◆ PROMPT
In the records below, the line with "llenando el tanque" opens the range and the line with "마일리지를 활용해 환급을 받을 수 있는 방법은 다" closes it; print that range exactly and nothing else.

◆ RECORDS PROVIDED
———
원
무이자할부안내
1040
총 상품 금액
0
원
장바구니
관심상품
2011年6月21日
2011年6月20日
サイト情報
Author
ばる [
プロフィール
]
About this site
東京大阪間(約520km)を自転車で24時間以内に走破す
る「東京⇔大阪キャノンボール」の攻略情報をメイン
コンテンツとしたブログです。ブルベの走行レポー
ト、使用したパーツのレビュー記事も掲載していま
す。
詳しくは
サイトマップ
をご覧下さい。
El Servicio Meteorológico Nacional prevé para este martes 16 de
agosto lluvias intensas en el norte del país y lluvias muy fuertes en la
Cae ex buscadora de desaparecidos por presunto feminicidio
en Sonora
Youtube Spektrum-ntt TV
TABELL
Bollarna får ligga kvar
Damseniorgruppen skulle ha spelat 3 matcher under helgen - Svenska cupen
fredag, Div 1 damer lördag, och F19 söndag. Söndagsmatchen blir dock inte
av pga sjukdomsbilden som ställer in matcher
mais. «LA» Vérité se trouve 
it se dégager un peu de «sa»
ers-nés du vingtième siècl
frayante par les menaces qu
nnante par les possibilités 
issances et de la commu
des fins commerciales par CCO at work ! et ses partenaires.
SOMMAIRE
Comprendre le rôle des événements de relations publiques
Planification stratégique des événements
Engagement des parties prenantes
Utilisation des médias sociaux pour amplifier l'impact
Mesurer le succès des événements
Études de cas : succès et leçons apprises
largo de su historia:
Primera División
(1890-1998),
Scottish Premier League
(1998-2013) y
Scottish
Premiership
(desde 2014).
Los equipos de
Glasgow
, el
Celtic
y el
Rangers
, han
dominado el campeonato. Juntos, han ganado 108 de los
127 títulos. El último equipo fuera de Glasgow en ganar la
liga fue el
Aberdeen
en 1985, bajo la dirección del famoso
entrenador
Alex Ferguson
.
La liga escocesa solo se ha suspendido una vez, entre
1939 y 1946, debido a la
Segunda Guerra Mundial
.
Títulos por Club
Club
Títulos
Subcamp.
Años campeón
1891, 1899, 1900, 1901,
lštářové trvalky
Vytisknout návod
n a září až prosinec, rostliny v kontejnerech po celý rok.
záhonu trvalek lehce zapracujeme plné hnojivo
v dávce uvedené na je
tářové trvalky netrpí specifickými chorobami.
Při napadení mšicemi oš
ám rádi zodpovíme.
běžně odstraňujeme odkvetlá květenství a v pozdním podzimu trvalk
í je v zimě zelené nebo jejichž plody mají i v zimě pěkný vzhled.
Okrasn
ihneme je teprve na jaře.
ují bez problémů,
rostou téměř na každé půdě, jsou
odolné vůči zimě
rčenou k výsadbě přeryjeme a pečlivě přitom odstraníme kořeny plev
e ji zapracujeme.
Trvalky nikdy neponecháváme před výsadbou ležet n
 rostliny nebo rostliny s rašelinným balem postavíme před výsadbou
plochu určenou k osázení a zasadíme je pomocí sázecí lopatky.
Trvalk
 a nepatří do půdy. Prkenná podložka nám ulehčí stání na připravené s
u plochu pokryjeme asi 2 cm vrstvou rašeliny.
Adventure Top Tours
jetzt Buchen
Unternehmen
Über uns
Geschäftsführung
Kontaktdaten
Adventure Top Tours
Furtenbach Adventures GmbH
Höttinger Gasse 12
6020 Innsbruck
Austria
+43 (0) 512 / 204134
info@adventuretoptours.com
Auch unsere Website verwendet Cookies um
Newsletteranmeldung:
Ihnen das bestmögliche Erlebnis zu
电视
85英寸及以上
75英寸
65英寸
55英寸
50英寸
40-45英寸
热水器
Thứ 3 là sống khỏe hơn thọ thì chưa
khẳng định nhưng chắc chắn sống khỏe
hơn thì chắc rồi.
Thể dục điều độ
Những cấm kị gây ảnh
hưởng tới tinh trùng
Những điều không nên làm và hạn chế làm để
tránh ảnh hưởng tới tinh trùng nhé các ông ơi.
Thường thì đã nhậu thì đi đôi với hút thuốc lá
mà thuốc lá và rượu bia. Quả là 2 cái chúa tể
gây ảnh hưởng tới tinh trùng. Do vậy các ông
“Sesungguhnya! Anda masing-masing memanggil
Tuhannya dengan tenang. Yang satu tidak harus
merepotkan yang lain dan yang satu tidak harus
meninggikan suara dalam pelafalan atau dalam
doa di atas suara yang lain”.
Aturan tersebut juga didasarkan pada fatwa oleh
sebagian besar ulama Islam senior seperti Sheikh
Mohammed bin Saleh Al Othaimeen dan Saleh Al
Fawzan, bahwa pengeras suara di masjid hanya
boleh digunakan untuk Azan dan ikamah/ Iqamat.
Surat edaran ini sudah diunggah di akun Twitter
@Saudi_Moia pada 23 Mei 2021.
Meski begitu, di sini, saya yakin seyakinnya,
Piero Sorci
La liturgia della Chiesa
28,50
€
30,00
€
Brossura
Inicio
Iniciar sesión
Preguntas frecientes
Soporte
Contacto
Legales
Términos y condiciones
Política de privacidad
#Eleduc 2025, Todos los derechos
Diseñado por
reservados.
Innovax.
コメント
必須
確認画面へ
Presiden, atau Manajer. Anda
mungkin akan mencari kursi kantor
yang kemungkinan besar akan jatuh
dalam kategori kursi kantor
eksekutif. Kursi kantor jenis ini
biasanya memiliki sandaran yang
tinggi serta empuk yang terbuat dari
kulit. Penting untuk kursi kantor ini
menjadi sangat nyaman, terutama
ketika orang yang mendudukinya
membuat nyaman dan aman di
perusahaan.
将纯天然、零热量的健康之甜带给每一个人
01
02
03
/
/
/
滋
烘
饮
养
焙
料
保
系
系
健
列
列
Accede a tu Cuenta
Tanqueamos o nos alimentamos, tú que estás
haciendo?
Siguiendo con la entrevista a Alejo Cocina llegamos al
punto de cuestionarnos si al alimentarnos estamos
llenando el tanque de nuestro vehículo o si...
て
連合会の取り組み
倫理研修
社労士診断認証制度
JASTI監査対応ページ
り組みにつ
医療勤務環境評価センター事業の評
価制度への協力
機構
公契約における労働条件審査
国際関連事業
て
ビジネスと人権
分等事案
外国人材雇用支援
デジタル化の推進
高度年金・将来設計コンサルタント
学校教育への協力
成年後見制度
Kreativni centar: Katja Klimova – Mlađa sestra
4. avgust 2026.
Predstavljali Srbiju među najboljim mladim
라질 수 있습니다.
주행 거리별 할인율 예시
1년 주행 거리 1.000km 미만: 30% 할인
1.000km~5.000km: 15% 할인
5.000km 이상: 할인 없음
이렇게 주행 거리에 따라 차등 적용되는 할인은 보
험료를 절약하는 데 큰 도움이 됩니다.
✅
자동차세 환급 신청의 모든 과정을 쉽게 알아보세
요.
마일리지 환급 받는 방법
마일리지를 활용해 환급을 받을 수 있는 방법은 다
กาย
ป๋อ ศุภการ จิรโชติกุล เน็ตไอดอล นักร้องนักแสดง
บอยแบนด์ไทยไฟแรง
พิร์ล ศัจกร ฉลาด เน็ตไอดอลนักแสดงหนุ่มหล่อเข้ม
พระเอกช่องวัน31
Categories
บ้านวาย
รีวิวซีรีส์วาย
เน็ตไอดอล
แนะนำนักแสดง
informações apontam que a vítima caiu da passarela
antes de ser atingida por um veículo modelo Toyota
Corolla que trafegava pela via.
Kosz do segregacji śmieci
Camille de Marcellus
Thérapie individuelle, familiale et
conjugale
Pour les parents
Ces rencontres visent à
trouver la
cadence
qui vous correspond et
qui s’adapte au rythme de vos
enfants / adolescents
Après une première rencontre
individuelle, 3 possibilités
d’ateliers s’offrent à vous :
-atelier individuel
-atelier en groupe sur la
———
◆ TASK RESULT
llenando el tanque de nuestro vehículo o si...
て
連合会の取り組み
倫理研修
社労士診断認証制度
JASTI監査対応ページ
り組みにつ
医療勤務環境評価センター事業の評
価制度への協力
機構
公契約における労働条件審査
国際関連事業
て
ビジネスと人権
分等事案
外国人材雇用支援
デジタル化の推進
高度年金・将来設計コンサルタント
学校教育への協力
成年後見制度
Kreativni centar: Katja Klimova – Mlađa sestra
4. avgust 2026.
Predstavljali Srbiju među najboljim mladim
라질 수 있습니다.
주행 거리별 할인율 예시
1년 주행 거리 1.000km 미만: 30% 할인
1.000km~5.000km: 15% 할인
5.000km 이상: 할인 없음
이렇게 주행 거리에 따라 차등 적용되는 할인은 보
험료를 절약하는 데 큰 도움이 됩니다.
✅
자동차세 환급 신청의 모든 과정을 쉽게 알아보세
요.
마일리지 환급 받는 방법
마일리지를 활용해 환급을 받을 수 있는 방법은 다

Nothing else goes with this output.